What the outcry over Section 66A of the IT Act misses is the need for a mechanism to prevent arrests on flimsy interpretations of criminal law provisions
The reprehensible treatment meted out to Shaheen Dhada and Renu Srinivasan by the police in a response to their Facebook activity has brought into focus the conflict between the fundamental right to free speech and the ambiguously worded Section 66A of the Information Technology Act. However, what is underemphasised is that Shaheen and Renu would probably have undergone the torment even if there were no Section 66A on the statute books.
Their case is, in fact, symptomatic of a larger problem — namely, that the coercive machinery of criminal law is being set in motion on flimsy and tenuous statutory interpretations by the police. Addressing this larger systemic problem calls for a lot more than just striking down Section 66A as unconstitutional.
The Constitution of India protects the fundamental right to free speech by proscribing the State from enacting any statute or regulation which unreasonably restricts the right to free speech. Several provisions of the Indian Penal Code such as Section 124A (proscribing seditious speech), Section 292 (proscribing obscene speech), Section 295A (proscribing speech engendering religious hatred) have been restrictively interpreted by the Supreme Court to ensure that these sections do not act as unreasonable intrusions on the right to free speech.
For instance, Section 124A (proscribing seditious speech) was held to be constitutionally valid by the Supreme Court in the Kedar Nath case on the strict understanding that it only criminalised speech intended to, or having the tendency, to create disorder or disturbance of public peace by resort to violence. The Supreme Court couldn’t have been more unequivocal in insisting that Section 124A is not meant to criminalise mere criticism of the government, however strongly worded. Despite these clear guidelines, the police have perversely invoked Section 124A in cases where no offence of Sedition could be thought to be constituted on any reasonable interpretation of that provision. Aseem Trivedi’s case is the most recent illustration of such frivolous invocation of Section 124A. Similarly, other provisions (such as Sections 295A and 505) which criminalise speech have been perversely invoked by the police to muzzle what the Supreme Court has clearly recognised as a legitimate exercise of the right to free speech.

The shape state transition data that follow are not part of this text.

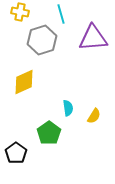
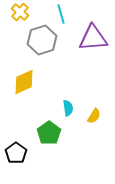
yellow cross: rotated 30 degrees clockwise
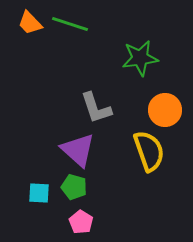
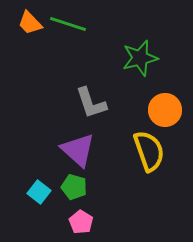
green line: moved 2 px left
green star: rotated 6 degrees counterclockwise
gray L-shape: moved 5 px left, 5 px up
cyan square: moved 1 px up; rotated 35 degrees clockwise
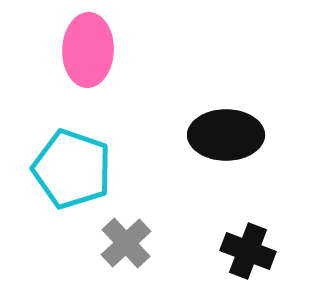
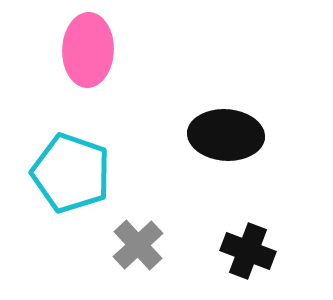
black ellipse: rotated 4 degrees clockwise
cyan pentagon: moved 1 px left, 4 px down
gray cross: moved 12 px right, 2 px down
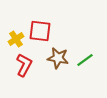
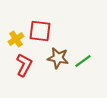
green line: moved 2 px left, 1 px down
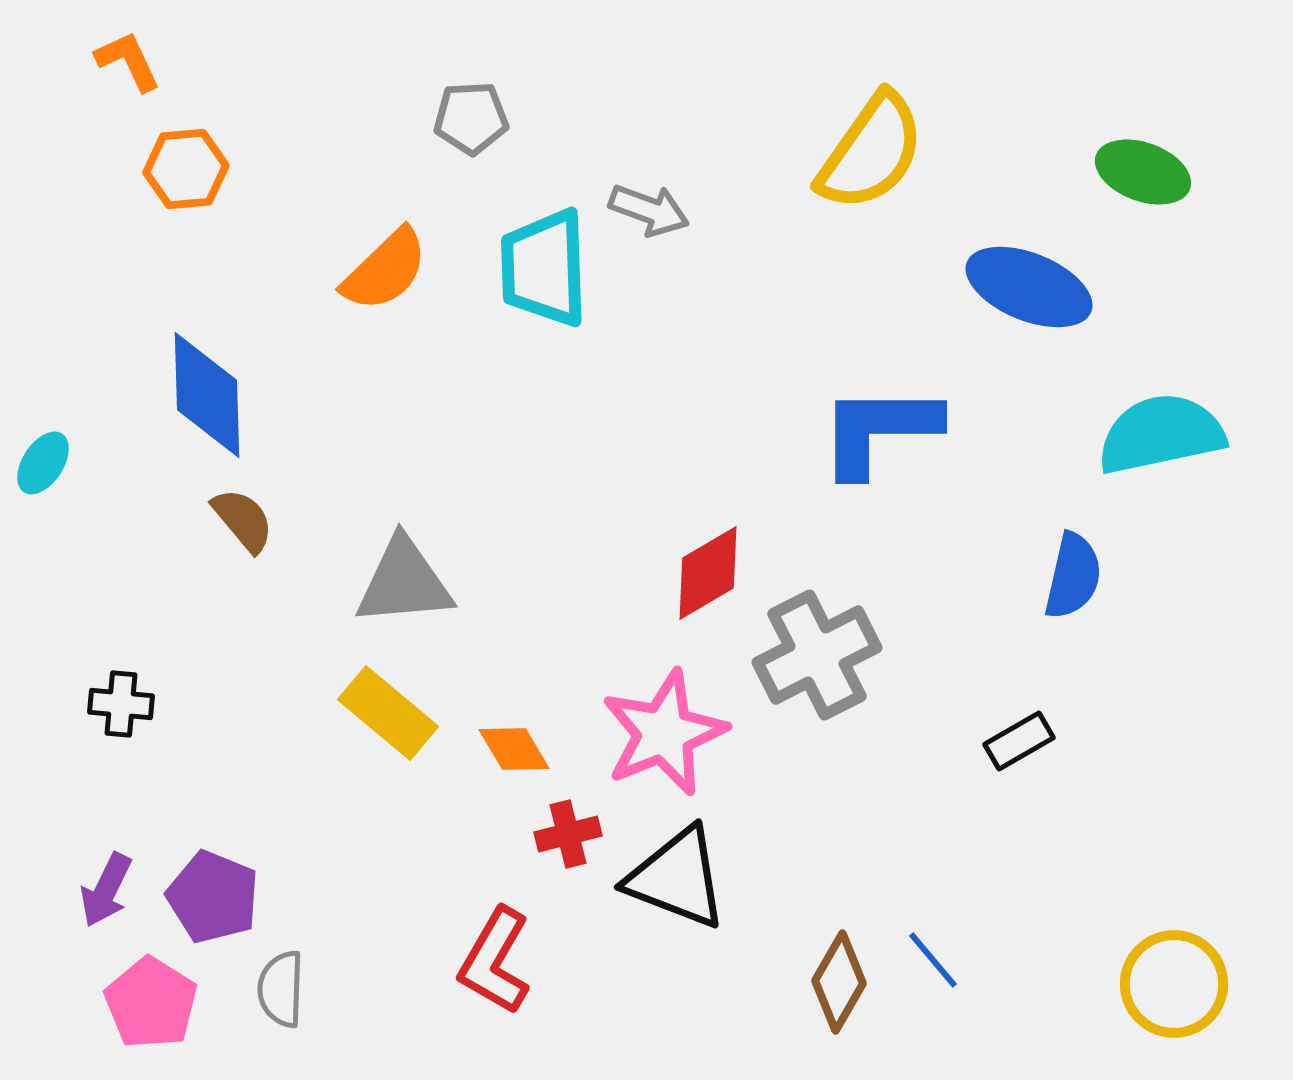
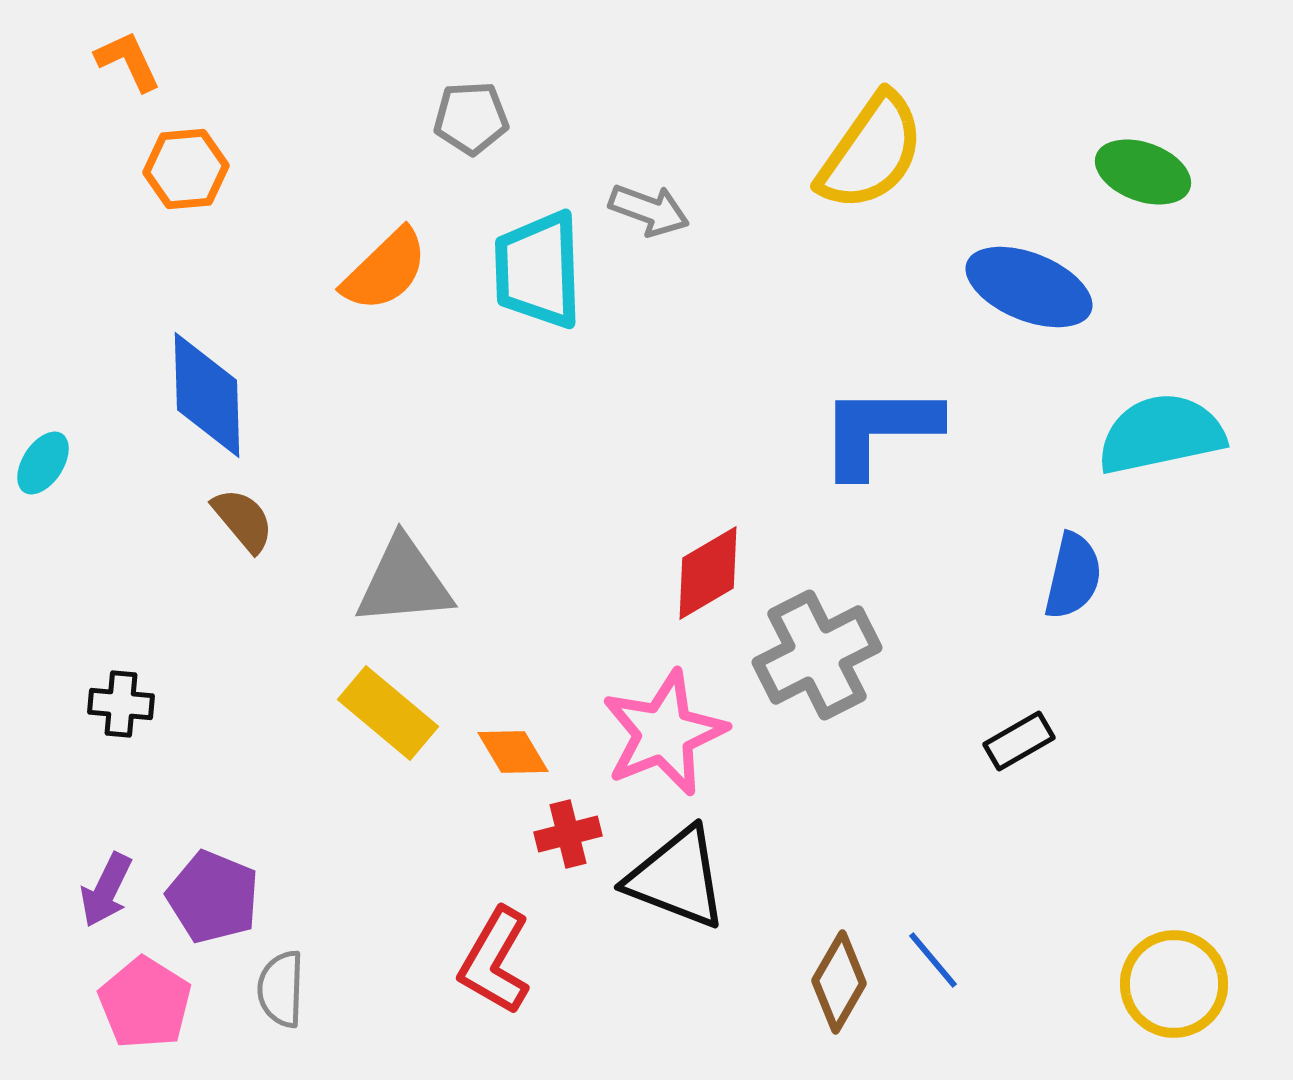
cyan trapezoid: moved 6 px left, 2 px down
orange diamond: moved 1 px left, 3 px down
pink pentagon: moved 6 px left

The Constitutional structure in place to protect free speech presupposes that any action by the police is strictly in pursuance of the statute or regulation reasonably restricting free speech, as interpreted by the courts. However, cases such as Shaheen’s and Aseem Trivedi’s — which are in no way mere aberrations — seriously undermine the soundness of this presupposition. To be sure, the citizen is not bereft of remedy in such cases. The right to free speech in such cases is likely to be vindicated by the judiciary after the criminal law has been set into motion either at a trial or in a quashment proceeding. Furthermore, the victims in these cases could also, in principle, subsequently sue the police for wrongful prosecution. However, it is feared that this protection is too little and comes too late for two reasons: First, the very fact that individuals are called to the police station, and are subject to interrogation on flimsy and tenuous grounds amounts to harassment and subsequent remedies do not adequately mitigate or vindicate this harm. Second, such unjustified invocations of penal provisions have a “chilling effect” on free speech, that is to say, they severely deter individuals from exercising their constitutionally protected right to free speech for fear of frivolous prosecution and police harassment. The wronged citizen’s right to free speech may be eventually vindicated by a court but not before countless others are disincentivised from exercising theirs. The constitutional protection of free speech thus stands the risk of being eroded unless measures are put in place to insulate it. This necessitates two innovations.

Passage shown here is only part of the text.